Picture the following scenario: A person you've never met – a connection through Twitter, Facebook or Linkedin – emails you and asks that you send their resume to your HR Department. They explain that they're applying for a job at your company, and want you to help them get on the "inside track" to get called in for a candidate interview via an employee reference. It's a simple request, really.
So would you do it?
What this person is asking makes a lot of sense, especially at a time when the economy is slumping and competition for jobs is fierce. The candidate wants to stand out from the crowd, and you vouching for them will help. This may sound all well and good, but there's just one problem – in reality, you have no idea who they are. They want you to behave as if they've already aced a candidate interview, and that you're ready to recommend them to your hiring manager. However, not only have you never interviewed this person, you barely even know who they are!
What Mommy Taught Us
It may seem like no big deal to send an email to HR simply saying "check this candidate out for a possible interview." It certainly won't take you more than a couple minutes to do. The greater threat, however, is the risk you assume by implicitly endorsing this person. Sure, you can add a caveat in your message indicating that you don't really know them, but the moment you even suggest that a particular candidate might be good for an interview, you're giving a real, if subtle, form of recommendation. What if this job seeker shows up for a real candidate interview with HR and turns out to be a complete mess?
When you were a kid and your parents told you "don't talk to strangers," it was for your own safety. And while they were trying to protect you physically, following this rule as a grown-up can still protect your reputation. When a near-stranger asks you to recommend them for a candidate interview, you're being asked to stake whatever equity you've built up with your employer on someone you don't even know. And don't think this doesn't apply just because you've briefly interacted with someone online – Mom and Dad's rule about strangers applies to Facebook, Twitter and Linkedin as well.
Sure, it'd be nice to help a needy job seeker out. But, in today's tenuous employment climate, anything that might detract from your perceived stature at your company is just too dangerous. When you're considering giving a recommendation to a friend or contact, look at them through the prism of a candidate interview first, to make sure they won't let you down.
The Other Side of the Table
Now, look at things from the candidate's perspective. If you're unemployed and sitting at your laptop all day building up connections, are you doing yourself any good? It's true that you'll meet lots of strangers that way, but will any of these people really care about you? Will they actually help you out in today's "nobody is safe" workplace?
There's a difference between superficial networking and real networking. If you want help from someone, you need to establish trust with them first.
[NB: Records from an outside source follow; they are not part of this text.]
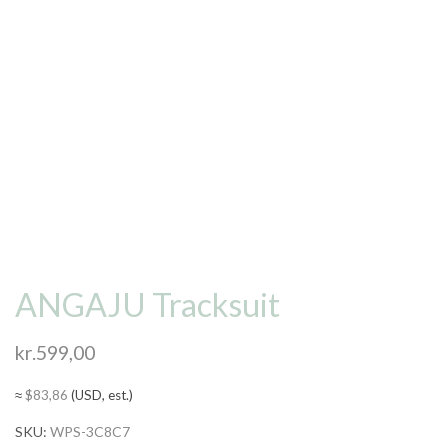
ANGAJU Tracksuit
kr.
599,00
≈
$
83,86
(USD, est.)
SKU:
WPS-3C8C7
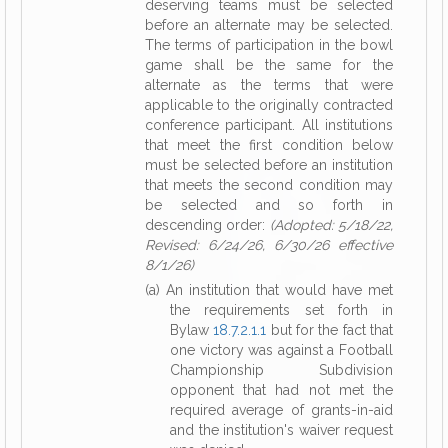
deserving teams must be selected
before an alternate may be selected.
The terms of participation in the bowl
game shall be the same for the
alternate as the terms that were
applicable to the originally contracted
conference participant. All institutions
that meet the first condition below
must be selected before an institution
that meets the second condition may
be selected and so forth in
descending order:
(Adopted: 5/18/22,
Revised: 6/24/26, 6/30/26 effective
8/1/26)
(a) An institution that would have met
the requirements set forth in
Bylaw
18.7.2.1.1
but for the fact that
one victory was against a Football
Championship Subdivision
opponent that had not met the
required average of grants-in-aid
and the institution's waiver request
That doesn't mean tweeting about the kind of pizza you had yesterday; it means forming a genuine professional relationship with them, both through a mix of in-depth online and (if possible) real-life interactions. Now, anyone who's ever in a relationship before knows that they take serious work to develop, and that type of work takes time. There's no quick fix for creating a real networking connection. You either put in the time and effort to get to know someone, or you don't.
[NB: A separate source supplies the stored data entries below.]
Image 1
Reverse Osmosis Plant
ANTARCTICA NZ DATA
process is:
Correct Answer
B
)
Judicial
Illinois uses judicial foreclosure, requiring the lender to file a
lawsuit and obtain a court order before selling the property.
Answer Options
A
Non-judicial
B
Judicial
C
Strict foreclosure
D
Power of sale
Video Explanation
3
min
What does that mean when you're unemployed and looking for any job search edge you can find? It means being realistic, and facing up to some hard truths about using references to line up a candidate interview for yourself:
They aren't being mean-spirited, just careful. If you haven't really gotten to know them, you're basically a stranger, and recommending you is a risk many will feel they cannot take.
Make it a priority each and every day to transform yourself from being a stranger in your field to being someone a lot of people know and respect. That's the best form of employment security you'll ever have.
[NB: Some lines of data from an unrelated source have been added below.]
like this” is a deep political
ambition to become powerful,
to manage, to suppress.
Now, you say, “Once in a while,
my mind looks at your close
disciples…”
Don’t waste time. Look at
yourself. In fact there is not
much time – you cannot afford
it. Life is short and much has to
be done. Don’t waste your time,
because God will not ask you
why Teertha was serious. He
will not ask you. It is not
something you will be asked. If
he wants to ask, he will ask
Don't connect with anyone and everyone. Concentrate on people you have something in common with, like the same alma mater, membership in a professional association or even a non-work affiliation (maybe you have the same hobby). This will help you establish trust in less time.
- Many people you ask for help won't come through.
- Since it takes time to build up relationships, start networking NOW.
- If you're unemployed and just starting to network, find ways to look like less of a stranger.
Collectively, these truths confirm that what you learned as a child is still relevant and helpful now that you're an adult: the only "perfect" stranger is someone who isn't a stranger at all.